Data for processing:
Start of Block

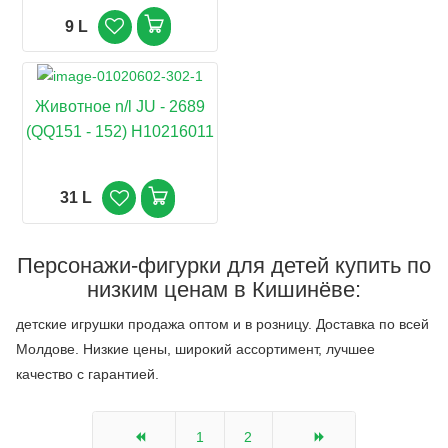
9 L
Животное n/l JU - 2689
(QQ151 - 152) H10216011
31 L
Персонажи-фигурки для детей купить по
низким ценам в Кишинёве:
детские игрушки продажа оптом и в розницу. Доставка по всей
Молдове. Низкие цены, широкий ассортимент, лучшее
качество с гарантией.
1
2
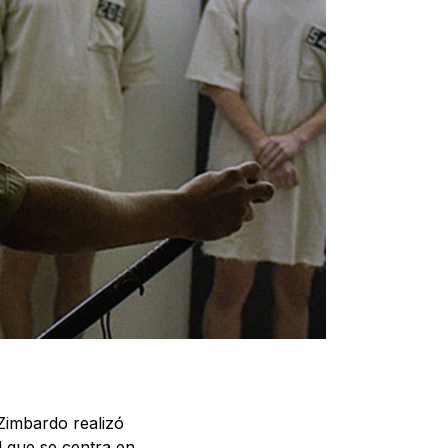
Zimbardo realizó
l que se centra en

End of Block

Leave out the pictures and copy the rest of the material above exactly.

Your response:
9 L
Животное n/l JU - 2689
(QQ151 - 152) H10216011
31 L
Персонажи-фигурки для детей купить по
низким ценам в Кишинёве:
детские игрушки продажа оптом и в розницу. Доставка по всей
Молдове. Низкие цены, широкий ассортимент, лучшее
качество с гарантией.
1
2
Zimbardo realizó
l que se centra en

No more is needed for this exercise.